[[ Data provided open ]]

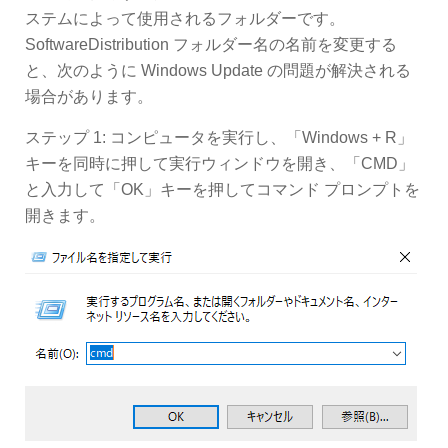
ステムによって使用されるフォルダーです。
SoftwareDistribution フォルダー名の名前を変更する
と、次のように Windows Update の問題が解決される
場合があります。
ステップ 1: コンピュータを実行し、「Windows + R」
キーを同時に押して実行ウィンドウを開き、「CMD」
と入力して「OK」キーを押してコマンド プロンプトを
開きます。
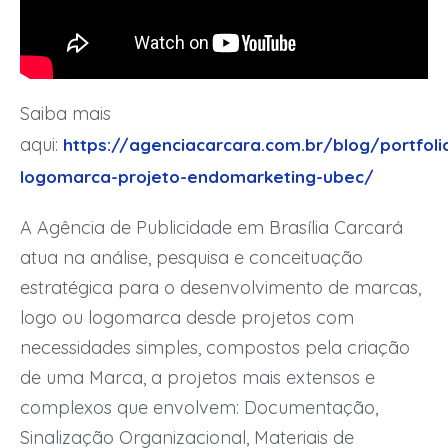
Saiba mais
aqui:
https://agenciacarcara.com.br/blog/portfoli
logomarca-projeto-endomarketing-ubec/
A Agência de Publicidade em Brasília Carcará
atua na análise, pesquisa e conceituação
estratégica para o desenvolvimento de marcas,
logo ou logomarca desde projetos com
necessidades simples, compostos pela criação
de uma Marca, a projetos mais extensos e
complexos que envolvem: Documentação,
Sinalização Organizacional, Materiais de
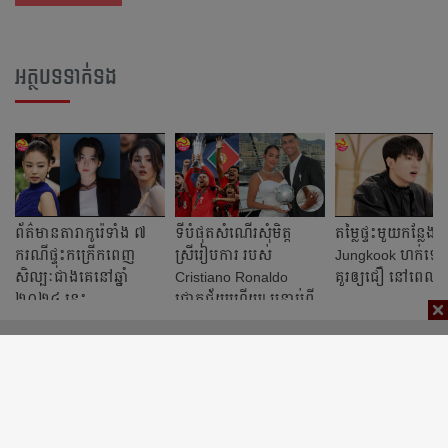
អត្ថបទទាក់ទង
ព័ត៌មានតារាកូរ៉េទាំង ៧
ទីបំផុតសំណើរសុំមិត្ត
តម្លៃផ្ទះមួយកន្លែងរ
ករណីផ្ទុះកក្រើកពេញ
ស្រីរៀបការ របស់
Jungkook ហក់ឡើ
សិល្បៈជាងគេនៅឆ្នាំ
Cristiano Ronaldo
គួរឲ្យជឿ នៅពេល​ថ្ម
២០២៤ ​នេះ
ជោគជ័យហើយ! បន្ទាប់ពី
មានទំនាក់ទំនងរយៈពេល
9 ឆ្នាំកន្លង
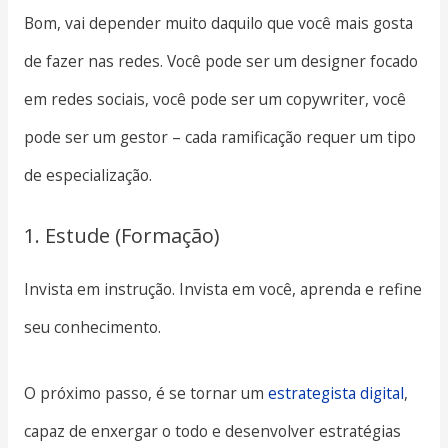
Bom, vai depender muito daquilo que você mais gosta
de fazer nas redes. Você pode ser um designer focado
em redes sociais, você pode ser um copywriter, você
pode ser um gestor – cada ramificação requer um tipo
de especialização.
1. Estude (Formação)
Invista em instrução. Invista em você, aprenda e refine
seu conhecimento.
O próximo passo, é se tornar um
estrategista digital
,
capaz de enxergar o todo e desenvolver estratégias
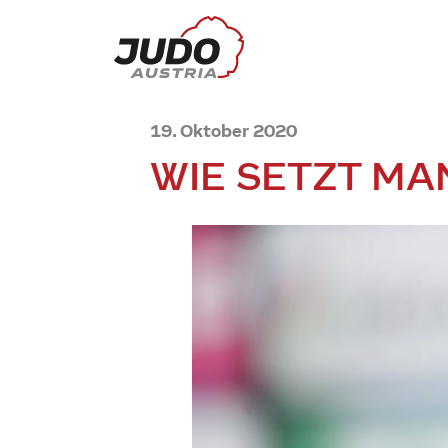
19. Oktober 2020
WIE SETZT MA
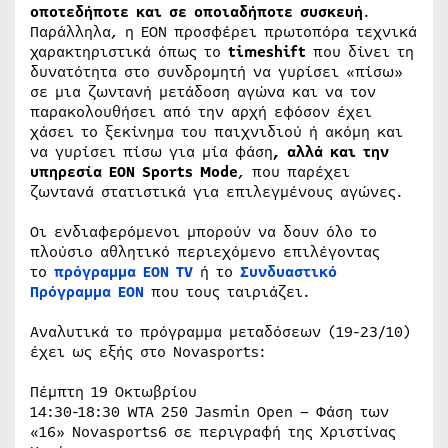
οποτεδήποτε και σε οποιαδήποτε συσκευή
.
Παράλληλα, η ΕΟΝ προσφέρει πρωτοπόρα τεχνικά
χαρακτηριστικά όπως το
timeshift
που δίνει τη
δυνατότητα στο συνδρομητή να γυρίσει «πίσω»
σε μια ζωντανή μετάδοση αγώνα και να τον
παρακολουθήσει από την αρχή εφόσον έχει
χάσει το ξεκίνημα του παιχνιδιού ή ακόμη και
να γυρίσει πίσω για μία φάση
, αλλά και την
υπηρεσία EON Sports Mode
, που παρέχει
ζωντανά στατιστικά για επιλεγμένους αγώνες.
Οι ενδιαφερόμενοι μπορούν να δουν όλο το
πλούσιο αθλητικό περιεχόμενο επιλέγοντας
το
πρόγραμμα ΕΟΝ Τ
V
ή το
Συνδυαστικό
Πρόγραμμα ΕΟΝ
που τους ταιριάζει.
Αναλυτικά το πρόγραμμα μεταδόσεων (19-23/10)
έχει ως εξής στο Novasports:
Πέμπτη 19 Οκτωβρίου
14:30-18:30 WTA 250 Jasmin Open – Φάση των
«16» Novasports6 σε περιγραφή της Χριστίνας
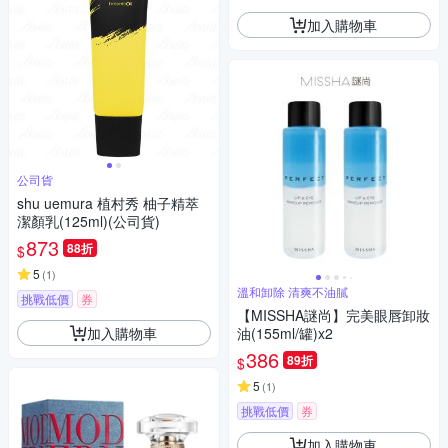
加入購物車
公司貨
shu uemura 植村秀 柚子精萃
潔顏乳(125ml)(公司貨)
873
88折
$
5
(
1
)
溫和卸除 清爽不油膩
挑戰低價
券
【MISSHA謎尚】完美眼唇卸妝
加入購物車
油(155ml/罐)x2
386
89折
$
5
(
1
)
挑戰低價
券
加入購物車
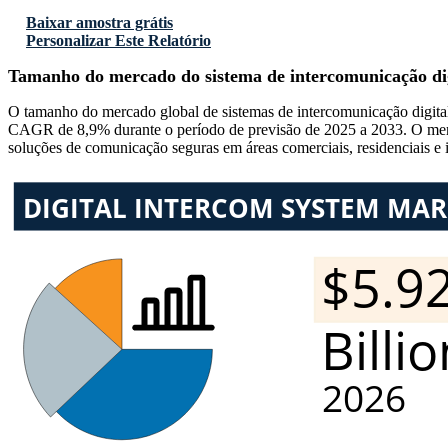
Baixar amostra grátis
Personalizar Este Relatório
Tamanho do mercado do sistema de intercomunicação dig
O tamanho do mercado global de sistemas de intercomunicação digital
CAGR de 8,9% durante o período de previsão de 2025 a 2033. O merca
soluções de comunicação seguras em áreas comerciais, residenciais e in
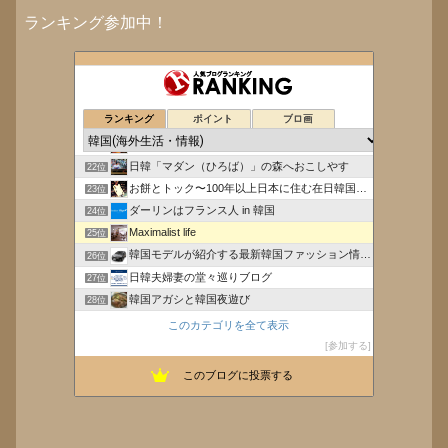
ランキング参加中！
喫茶ロックで流星群を。
18位
毎日楽しく暮らしてます in 韓国。
19位
ランキング
ポイント
ブロ画
my sweet seoul
20位
イチローのソウル街角てんてん探偵団
21位
日韓「マダン（ひろば）」の森へおこしやす
22位
お餅とトック〜100年以上日本に住む在日韓国・朝鮮人の物語〜
23位
ダーリンはフランス人 in 韓国
24位
Maximalist life
25位
韓国モデルが紹介する最新韓国ファッション情報配信
26位
日韓夫婦妻の堂々巡りブログ
27位
韓国アガシと韓国夜遊び
28位
韓国B級グルメ
29位
このカテゴリを全て表示
大阪、NY、東京、ハワイ、韓国 次はどこ
30位
参加する
西面(ソミョン)医療・整形・美容・観光ブログ
31位
このブログに投票する
韓国在住のものですu＿u*
32位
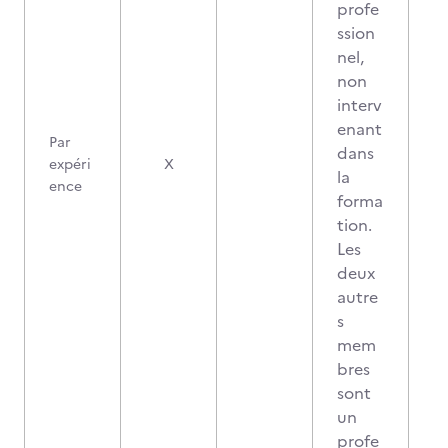
profe
ssion
nel,
non
interv
enant
Par
dans
expéri
X
la
ence
forma
tion.
Les
deux
autre
s
mem
bres
sont
un
profe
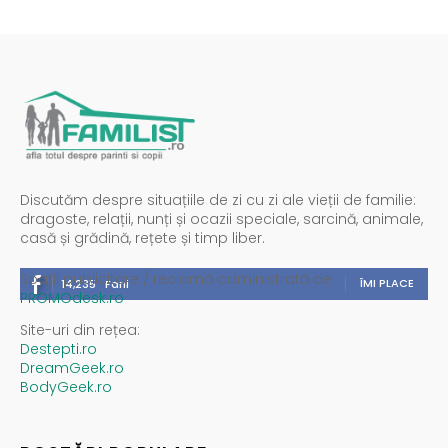
Discutăm despre situațiile de zi cu zi ale vieții de familie:
dragoste, relații, nunți și ocazii speciale, sarcină, animale,
casă și grădină, rețete și timp liber.
Spații publicitare / reclamă administrată de
ÎMI PLACE
14,235
Fani
PROMOdesk.ro
Site-uri din rețea:
Destepti.ro
DreamGeek.ro
BodyGeek.ro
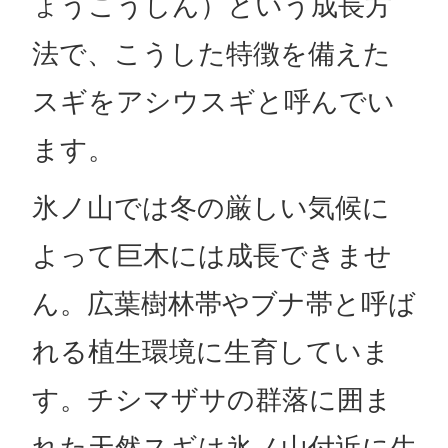
ょうこうしん）という成長方
法で、こうした特徴を備えた
スギをアシウスギと呼んでい
ます。
氷ノ山では冬の厳しい気候に
よって巨木には成長できませ
ん。広葉樹林帯やブナ帯と呼ば
れる植生環境に生育していま
す。チシマザサの群落に囲ま
れた天然スギは氷ノ山付近に生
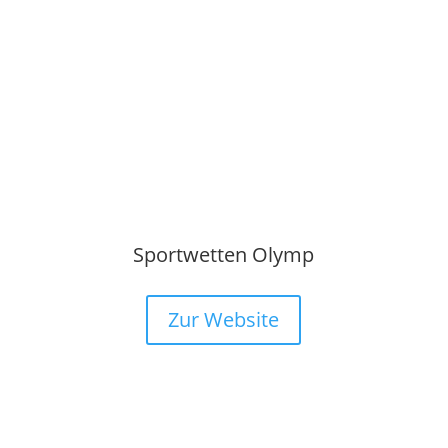
Sportwetten Olymp
Zur Website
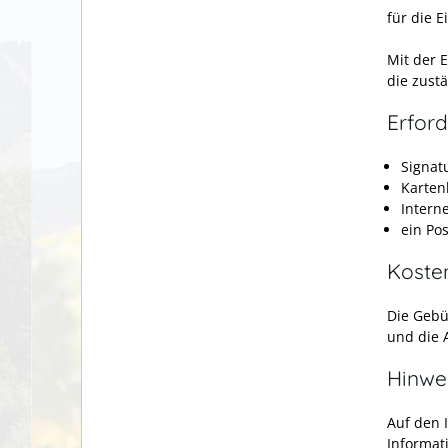
für die 
Mit der 
die zust
Erford
Signatu
Karten
Intern
ein Po
Koste
Die Gebü
und die 
Hinwe
Auf den 
Informat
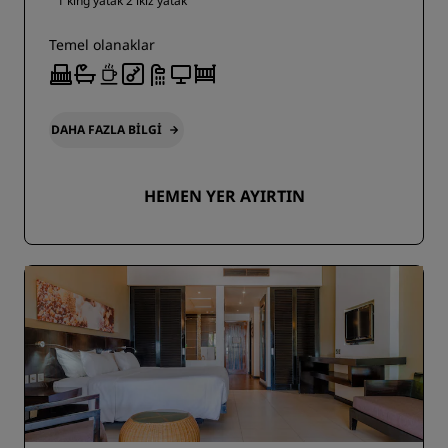
1 king yatak
2 ikiz yatak
Temel olanaklar
DAHA FAZLA BILGI
HEMEN YER AYIRTIN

[[ Data provided closed ]]

Task brief
Make an exact copy of the lines above, starting at the line that contains "dragoste, relații, nunți" and running through the final line of the entries. Omit the pictures.

Solution
dragoste, relații, nunți și ocazii speciale, sarcină, animale,
casă și grădină, rețete și timp liber.
Spații publicitare / reclamă administrată de
ÎMI PLACE
14,235
Fani
PROMOdesk.ro
Site-uri din rețea:
Destepti.ro
DreamGeek.ro
BodyGeek.ro
ょうこうしん）という成長方
法で、こうした特徴を備えた
スギをアシウスギと呼んでい
ます。
氷ノ山では冬の厳しい気候に
よって巨木には成長できませ
ん。広葉樹林帯やブナ帯と呼ば
れる植生環境に生育していま
す。チシマザサの群落に囲ま
れた天然スギは氷ノ山付近に生
Sportwetten Olymp
Zur Website
für die 
Mit der 
die zust
Erford
Signatu
Karten
Intern
ein Po
Koste
Die Gebü
und die 
Hinwe
Auf den 
Informat
1 king yatak
2 ikiz yatak
Temel olanaklar
DAHA FAZLA BILGI
HEMEN YER AYIRTIN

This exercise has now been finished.